■ WHAT THE TASK ASKS:
Across the lines of the records below, how many have the string "Subastado" in them? Answer with the number alone.

** Opening MATERIAL PROVIDED block **

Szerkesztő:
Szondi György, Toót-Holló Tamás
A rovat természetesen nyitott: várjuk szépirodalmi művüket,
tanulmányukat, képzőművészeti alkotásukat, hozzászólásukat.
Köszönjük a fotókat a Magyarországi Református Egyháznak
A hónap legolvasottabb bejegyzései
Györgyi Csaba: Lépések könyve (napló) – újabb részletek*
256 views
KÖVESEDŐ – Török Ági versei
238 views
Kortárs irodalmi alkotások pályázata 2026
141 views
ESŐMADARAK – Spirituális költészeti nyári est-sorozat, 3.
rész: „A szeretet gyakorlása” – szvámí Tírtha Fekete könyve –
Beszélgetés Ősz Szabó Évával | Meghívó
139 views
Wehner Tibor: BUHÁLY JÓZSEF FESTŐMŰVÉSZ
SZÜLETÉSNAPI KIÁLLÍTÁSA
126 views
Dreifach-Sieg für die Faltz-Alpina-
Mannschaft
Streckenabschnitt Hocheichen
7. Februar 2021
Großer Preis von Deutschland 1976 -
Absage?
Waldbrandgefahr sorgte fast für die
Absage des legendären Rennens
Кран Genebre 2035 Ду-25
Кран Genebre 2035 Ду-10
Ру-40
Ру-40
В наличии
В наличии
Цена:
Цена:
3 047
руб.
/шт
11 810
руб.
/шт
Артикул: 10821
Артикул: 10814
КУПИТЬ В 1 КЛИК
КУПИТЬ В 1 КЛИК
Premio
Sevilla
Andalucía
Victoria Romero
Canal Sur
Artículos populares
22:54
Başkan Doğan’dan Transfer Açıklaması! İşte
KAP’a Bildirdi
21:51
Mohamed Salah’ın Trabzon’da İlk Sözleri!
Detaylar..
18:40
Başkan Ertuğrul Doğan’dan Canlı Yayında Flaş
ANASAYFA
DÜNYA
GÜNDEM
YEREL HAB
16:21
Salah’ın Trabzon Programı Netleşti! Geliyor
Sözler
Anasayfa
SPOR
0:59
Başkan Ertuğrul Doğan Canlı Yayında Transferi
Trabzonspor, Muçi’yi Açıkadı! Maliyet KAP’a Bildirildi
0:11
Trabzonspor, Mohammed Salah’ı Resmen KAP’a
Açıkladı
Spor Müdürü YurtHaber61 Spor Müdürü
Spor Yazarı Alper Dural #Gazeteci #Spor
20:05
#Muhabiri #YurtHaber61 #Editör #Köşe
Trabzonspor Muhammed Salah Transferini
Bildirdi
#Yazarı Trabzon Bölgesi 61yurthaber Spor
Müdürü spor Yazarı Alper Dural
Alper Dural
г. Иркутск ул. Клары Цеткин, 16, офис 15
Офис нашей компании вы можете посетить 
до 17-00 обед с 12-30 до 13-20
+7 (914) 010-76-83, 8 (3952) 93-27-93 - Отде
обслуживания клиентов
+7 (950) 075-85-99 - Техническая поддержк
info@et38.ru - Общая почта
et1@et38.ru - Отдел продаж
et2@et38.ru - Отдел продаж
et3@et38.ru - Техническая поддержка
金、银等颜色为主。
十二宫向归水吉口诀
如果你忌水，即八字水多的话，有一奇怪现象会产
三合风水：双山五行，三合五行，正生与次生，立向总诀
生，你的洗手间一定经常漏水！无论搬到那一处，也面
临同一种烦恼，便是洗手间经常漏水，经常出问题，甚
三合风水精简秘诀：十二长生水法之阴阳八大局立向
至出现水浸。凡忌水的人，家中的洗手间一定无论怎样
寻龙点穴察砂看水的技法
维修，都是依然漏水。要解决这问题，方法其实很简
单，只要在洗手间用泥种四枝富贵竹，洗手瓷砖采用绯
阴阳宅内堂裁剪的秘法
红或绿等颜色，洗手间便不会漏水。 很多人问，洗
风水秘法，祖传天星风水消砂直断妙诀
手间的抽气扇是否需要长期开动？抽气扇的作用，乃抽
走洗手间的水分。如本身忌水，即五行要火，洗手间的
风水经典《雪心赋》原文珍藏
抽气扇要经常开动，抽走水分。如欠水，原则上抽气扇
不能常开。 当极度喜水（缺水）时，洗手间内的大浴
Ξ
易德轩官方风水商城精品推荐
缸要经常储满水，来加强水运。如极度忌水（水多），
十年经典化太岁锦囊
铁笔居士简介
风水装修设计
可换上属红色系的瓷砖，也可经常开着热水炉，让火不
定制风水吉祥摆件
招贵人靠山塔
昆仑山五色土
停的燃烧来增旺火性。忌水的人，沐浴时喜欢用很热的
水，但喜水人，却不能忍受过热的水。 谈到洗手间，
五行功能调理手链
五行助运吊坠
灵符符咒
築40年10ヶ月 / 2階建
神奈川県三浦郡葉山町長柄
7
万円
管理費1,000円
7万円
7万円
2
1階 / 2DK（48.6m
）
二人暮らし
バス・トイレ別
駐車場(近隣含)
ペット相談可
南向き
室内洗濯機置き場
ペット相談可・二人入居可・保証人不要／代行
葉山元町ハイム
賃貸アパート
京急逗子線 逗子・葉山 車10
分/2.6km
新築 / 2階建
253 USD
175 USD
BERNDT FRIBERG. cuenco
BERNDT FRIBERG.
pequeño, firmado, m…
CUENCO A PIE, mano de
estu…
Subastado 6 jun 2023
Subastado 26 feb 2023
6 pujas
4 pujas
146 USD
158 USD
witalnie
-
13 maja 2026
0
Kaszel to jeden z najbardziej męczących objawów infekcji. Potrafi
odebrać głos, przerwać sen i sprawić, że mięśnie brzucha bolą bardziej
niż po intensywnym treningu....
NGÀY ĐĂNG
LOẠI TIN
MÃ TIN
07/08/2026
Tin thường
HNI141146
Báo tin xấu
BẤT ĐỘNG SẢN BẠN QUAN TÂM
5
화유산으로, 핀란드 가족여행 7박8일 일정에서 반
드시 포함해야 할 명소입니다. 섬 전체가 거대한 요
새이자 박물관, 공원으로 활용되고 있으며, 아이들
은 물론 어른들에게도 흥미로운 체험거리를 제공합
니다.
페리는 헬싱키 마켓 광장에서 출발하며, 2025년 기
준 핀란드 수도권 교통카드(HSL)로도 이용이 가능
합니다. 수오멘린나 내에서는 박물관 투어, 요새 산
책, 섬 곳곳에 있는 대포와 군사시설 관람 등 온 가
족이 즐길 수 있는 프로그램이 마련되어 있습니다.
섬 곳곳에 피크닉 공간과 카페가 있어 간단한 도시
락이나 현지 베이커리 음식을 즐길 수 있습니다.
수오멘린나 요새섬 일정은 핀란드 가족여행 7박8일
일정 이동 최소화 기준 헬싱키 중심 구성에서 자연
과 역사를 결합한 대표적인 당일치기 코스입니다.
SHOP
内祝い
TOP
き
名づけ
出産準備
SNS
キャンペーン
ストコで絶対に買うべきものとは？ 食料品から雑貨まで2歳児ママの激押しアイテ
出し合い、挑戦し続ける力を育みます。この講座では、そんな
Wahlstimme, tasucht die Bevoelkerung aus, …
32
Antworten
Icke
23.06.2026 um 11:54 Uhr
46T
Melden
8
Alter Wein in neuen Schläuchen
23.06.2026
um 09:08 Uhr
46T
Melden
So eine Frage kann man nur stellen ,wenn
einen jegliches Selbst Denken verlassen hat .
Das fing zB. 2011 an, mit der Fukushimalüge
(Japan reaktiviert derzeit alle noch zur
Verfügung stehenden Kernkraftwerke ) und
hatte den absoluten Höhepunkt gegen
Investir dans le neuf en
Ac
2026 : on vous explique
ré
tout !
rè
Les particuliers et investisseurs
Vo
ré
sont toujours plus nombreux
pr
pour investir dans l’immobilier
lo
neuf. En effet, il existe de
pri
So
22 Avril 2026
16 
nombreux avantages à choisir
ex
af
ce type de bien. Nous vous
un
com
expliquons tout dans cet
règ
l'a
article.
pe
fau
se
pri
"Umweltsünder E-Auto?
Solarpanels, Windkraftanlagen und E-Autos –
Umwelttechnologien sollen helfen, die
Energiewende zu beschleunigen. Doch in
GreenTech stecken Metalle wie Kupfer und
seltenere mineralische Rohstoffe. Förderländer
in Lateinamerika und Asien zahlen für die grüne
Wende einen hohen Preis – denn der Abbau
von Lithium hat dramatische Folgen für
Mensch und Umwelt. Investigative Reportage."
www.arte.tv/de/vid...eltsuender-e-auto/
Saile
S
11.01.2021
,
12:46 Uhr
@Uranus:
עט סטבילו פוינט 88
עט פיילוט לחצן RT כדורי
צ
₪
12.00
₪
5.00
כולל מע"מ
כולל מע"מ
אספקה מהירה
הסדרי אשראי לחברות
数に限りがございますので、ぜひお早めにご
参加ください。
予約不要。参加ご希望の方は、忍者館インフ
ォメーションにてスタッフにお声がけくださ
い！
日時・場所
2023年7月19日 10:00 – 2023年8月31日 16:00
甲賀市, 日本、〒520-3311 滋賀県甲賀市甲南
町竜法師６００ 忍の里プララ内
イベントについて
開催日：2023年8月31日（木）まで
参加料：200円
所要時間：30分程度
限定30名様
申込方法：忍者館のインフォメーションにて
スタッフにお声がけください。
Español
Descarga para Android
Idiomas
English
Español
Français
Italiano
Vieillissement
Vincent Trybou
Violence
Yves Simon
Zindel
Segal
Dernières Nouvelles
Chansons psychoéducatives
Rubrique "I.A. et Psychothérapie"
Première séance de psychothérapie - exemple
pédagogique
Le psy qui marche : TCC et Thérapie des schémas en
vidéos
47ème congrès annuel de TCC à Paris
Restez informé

** Closing MATERIAL PROVIDED block **

■ ANSWER SECTION:
2